Há essa visão de que o pacote compra tempo e tem tempo, de que não vai estourar uma crise mais séria antes das eleições. Obviamente, se isso não se revelar verdade, eu acho que o governo vai ter de fazer alguma coisa. O dólar pode andar mais, a bolsa pode cair mais
Piora dos ativos brasileiros
Se nada for feito, eu acho que sem dúvida (tem espaço para a piora dos ativos brasileiros). Não é só aqui. Tem um ambiente externo que não ajuda. Há bastante dúvida sobre que o Donald Trump vai fazer. O que surpreende é que tenha demorado tanto. A dinâmica da dívida já vinha ruim há bastante tempo, o déficit vem alto há bastante tempo. Na verdade, o que é surpreendente - e muito se debateu sobre isso ao longo deste ano - é porque demorou tanto tempo. Por que uma coisa que era evidentemente insustentável demorou tanto tempo para afetar os preços de uma maneira mais significativa? Só nos últimos meses é que a gente começou a ver essa escalada do dólar, por exemplo.
Como fica o Banco Central
O Banco Central vinha sinalizando nas atas das suas reuniões do Copom a importância do fiscal. Eu acho que o que foi anunciado não atende ao que o Banco Central vinha pedindo. A vida do Banco Central complica. Essa isenção do imposto de até R$ 5 mil estimula, bota mais renda numa camada da população que tem uma propensão a consumir bastante elevada. Reforça esse aumento da demanda que vem pressionando nos preços. Não custa lembrar que o IPCA-15 desta semana mostrou uma inflação em 12 meses de 4,77%, acima do teto de banda de 4,5%.
O câmbio vai pressionar ainda mais os preços.
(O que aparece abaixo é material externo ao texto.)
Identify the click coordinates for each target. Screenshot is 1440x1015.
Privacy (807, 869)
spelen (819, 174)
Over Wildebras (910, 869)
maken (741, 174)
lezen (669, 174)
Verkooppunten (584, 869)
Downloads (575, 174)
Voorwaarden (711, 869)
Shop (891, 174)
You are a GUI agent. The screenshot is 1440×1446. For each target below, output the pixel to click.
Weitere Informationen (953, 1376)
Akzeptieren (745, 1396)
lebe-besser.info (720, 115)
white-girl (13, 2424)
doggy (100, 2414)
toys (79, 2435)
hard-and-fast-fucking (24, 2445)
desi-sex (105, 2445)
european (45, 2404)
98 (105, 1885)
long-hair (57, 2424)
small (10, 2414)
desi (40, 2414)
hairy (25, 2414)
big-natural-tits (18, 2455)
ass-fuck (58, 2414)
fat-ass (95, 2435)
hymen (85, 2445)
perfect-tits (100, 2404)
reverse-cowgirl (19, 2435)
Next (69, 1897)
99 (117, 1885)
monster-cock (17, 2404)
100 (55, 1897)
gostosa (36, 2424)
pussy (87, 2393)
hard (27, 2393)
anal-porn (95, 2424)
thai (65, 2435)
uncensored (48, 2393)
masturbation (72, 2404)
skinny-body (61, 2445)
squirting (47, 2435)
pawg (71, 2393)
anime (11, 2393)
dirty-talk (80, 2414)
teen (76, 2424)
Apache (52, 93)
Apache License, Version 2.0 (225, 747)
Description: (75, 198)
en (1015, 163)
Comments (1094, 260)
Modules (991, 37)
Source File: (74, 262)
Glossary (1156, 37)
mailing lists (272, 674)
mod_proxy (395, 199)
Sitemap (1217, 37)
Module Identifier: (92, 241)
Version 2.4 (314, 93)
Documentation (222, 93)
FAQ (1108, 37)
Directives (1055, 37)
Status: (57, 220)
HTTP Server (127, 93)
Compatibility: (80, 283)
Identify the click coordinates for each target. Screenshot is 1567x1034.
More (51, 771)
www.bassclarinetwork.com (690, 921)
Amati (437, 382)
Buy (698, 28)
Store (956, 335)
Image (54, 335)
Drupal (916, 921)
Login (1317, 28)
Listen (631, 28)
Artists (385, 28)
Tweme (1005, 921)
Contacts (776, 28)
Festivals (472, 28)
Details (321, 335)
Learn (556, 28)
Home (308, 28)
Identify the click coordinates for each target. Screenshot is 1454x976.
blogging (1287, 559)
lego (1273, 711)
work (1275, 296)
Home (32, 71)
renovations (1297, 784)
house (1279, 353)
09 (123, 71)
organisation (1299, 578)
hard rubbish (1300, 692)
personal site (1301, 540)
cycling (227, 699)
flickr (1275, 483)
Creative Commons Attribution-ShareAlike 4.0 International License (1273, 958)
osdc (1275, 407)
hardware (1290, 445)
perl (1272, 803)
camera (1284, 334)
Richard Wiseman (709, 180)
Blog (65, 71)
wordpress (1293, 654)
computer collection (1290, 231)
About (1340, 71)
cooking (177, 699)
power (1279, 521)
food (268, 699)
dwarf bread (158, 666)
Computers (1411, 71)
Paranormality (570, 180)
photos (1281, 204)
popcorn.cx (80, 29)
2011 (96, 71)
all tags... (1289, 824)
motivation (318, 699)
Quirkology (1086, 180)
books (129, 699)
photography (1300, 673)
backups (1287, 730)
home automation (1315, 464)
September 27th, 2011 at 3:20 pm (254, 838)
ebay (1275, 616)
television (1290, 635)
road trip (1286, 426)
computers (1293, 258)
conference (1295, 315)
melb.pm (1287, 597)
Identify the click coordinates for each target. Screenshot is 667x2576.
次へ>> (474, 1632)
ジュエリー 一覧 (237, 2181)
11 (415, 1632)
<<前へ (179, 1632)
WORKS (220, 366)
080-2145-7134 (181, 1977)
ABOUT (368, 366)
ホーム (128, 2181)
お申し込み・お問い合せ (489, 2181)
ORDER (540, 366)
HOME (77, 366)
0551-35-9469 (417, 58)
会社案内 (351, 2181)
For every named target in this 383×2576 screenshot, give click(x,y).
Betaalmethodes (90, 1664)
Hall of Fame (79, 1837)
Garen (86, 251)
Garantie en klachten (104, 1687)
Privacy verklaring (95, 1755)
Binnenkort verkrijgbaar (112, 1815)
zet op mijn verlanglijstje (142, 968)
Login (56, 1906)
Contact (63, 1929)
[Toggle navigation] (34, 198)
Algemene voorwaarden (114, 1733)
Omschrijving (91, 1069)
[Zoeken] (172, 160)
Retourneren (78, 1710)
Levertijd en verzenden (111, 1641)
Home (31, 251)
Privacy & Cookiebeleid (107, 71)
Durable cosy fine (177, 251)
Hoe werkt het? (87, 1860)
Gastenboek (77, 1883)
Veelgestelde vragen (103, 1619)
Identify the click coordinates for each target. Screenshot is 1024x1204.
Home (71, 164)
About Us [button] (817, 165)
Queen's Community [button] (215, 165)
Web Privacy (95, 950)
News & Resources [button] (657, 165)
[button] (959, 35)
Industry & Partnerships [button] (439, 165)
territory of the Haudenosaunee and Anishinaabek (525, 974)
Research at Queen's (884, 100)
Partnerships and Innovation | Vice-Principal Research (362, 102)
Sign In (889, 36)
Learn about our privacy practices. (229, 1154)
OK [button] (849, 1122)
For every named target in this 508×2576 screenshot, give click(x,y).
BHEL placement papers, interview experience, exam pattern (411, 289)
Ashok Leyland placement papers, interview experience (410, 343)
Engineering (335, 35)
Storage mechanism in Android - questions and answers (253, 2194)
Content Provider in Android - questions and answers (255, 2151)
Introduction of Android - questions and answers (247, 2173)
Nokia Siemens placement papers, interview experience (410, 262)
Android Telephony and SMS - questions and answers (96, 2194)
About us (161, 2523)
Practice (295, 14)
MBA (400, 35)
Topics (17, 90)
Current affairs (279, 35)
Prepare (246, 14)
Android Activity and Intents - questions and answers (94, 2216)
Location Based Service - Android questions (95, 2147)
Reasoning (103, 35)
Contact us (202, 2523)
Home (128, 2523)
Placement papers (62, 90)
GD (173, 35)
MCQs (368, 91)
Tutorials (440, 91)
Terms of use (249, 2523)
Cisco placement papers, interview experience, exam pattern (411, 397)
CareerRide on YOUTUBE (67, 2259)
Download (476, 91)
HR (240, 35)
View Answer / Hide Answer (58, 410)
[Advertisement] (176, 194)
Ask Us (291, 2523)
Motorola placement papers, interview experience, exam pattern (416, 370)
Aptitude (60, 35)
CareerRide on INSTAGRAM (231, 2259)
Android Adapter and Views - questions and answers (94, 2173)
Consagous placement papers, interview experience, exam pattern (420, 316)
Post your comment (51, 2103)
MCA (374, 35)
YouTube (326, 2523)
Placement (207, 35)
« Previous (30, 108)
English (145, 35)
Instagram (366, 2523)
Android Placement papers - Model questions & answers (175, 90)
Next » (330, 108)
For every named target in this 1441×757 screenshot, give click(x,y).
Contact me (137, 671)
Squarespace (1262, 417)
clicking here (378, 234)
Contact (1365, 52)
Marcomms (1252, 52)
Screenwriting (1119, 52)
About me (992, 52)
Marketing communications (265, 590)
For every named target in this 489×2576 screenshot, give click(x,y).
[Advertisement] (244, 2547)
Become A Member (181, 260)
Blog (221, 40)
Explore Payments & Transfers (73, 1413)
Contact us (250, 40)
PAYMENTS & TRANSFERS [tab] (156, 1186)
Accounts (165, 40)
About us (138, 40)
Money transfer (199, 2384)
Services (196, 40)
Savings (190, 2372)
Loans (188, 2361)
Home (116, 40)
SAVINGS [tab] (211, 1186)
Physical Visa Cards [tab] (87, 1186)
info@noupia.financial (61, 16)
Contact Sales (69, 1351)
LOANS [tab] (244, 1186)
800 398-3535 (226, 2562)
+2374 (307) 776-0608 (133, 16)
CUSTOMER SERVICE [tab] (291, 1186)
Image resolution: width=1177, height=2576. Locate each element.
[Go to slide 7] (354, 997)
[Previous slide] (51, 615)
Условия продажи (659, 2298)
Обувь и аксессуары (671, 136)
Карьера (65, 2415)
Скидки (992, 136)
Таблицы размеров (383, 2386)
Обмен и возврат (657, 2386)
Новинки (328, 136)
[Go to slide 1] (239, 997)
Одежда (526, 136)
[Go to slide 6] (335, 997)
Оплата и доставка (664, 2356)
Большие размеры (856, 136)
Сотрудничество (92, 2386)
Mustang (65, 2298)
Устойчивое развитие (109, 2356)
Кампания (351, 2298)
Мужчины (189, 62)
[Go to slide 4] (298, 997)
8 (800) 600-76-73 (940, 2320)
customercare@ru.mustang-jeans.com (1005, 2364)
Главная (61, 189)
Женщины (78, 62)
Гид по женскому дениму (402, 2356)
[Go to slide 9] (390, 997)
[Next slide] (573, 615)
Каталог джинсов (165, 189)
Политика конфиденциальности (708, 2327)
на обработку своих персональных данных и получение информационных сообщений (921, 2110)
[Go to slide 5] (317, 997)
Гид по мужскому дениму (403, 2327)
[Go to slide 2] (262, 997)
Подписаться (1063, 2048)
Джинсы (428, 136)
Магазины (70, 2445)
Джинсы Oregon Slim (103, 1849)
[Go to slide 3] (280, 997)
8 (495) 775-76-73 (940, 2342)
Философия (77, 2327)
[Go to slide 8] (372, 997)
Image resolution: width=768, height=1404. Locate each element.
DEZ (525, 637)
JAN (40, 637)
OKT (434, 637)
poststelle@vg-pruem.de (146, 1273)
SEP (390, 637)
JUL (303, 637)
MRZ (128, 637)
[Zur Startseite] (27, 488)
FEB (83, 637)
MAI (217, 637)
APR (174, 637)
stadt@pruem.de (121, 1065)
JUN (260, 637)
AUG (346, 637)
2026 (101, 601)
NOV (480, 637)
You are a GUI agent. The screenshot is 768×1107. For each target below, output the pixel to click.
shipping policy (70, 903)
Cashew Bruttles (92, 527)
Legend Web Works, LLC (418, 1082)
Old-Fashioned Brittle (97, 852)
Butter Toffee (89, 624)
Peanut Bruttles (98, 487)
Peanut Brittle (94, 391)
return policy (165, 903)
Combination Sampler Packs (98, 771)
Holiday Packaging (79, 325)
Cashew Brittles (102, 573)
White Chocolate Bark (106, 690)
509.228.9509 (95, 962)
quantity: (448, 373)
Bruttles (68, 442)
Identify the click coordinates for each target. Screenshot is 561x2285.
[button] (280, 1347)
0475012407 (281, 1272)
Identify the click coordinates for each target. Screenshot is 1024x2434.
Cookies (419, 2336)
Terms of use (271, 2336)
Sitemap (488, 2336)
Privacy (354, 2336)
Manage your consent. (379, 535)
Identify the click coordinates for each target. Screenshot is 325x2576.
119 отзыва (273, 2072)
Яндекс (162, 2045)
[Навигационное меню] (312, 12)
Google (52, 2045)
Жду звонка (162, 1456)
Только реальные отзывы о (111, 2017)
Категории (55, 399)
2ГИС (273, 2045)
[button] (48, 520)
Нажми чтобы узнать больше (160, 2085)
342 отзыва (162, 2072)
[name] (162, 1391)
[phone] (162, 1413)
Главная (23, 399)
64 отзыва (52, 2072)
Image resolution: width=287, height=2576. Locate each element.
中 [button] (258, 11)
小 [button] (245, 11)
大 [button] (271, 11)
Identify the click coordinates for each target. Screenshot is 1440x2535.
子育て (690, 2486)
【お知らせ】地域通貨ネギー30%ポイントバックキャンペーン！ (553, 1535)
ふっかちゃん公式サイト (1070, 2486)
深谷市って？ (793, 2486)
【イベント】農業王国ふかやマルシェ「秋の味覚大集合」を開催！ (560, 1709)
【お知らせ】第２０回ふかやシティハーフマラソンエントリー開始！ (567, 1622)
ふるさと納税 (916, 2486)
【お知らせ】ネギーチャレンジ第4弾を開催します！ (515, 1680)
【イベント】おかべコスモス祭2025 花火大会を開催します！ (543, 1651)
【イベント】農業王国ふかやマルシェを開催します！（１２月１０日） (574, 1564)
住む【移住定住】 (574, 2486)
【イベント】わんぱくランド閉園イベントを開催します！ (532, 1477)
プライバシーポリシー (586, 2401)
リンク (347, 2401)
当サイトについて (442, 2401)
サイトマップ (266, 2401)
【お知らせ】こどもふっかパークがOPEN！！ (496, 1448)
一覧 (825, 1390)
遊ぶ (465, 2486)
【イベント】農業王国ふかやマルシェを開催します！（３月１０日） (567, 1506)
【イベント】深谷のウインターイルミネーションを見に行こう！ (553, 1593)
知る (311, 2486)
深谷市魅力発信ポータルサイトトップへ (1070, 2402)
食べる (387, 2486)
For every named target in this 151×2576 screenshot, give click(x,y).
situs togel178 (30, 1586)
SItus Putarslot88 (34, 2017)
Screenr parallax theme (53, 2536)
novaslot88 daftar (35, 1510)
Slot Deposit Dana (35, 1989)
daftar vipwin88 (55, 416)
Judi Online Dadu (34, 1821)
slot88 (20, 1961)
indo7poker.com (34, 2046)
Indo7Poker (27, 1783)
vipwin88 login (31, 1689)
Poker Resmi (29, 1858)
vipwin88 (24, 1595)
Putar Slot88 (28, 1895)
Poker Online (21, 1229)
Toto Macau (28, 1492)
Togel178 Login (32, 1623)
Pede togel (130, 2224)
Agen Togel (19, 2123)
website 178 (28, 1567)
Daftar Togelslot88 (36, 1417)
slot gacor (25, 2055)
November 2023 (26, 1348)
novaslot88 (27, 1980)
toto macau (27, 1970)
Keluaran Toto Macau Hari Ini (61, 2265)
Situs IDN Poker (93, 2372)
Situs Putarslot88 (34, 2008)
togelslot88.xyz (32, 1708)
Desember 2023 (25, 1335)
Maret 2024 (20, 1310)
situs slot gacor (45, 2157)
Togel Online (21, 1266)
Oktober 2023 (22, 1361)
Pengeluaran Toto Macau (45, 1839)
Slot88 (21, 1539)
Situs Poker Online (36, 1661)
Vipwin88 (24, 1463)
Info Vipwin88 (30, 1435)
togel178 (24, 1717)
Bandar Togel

Muita gente já está prevendo uma inflação de 5% ou mais no ano que vem. O desafio do Banco Central ficou mais complicado. O mercado está precificando uma Selic batendo em 14,5% até o final do ano que vem. Politicamente é não trivial. É não trivial porque simbolicamente é ruim, é uma taxa muito grande, e o presidente da República tem batido muito na taxa Selic. É complicado porque, obviamente, o que o Banco Central precisa fazer para controlar a inflação é segurar a demanda e o que esse pacote fiscal sugere é que esse governo não quer segurar a demanda.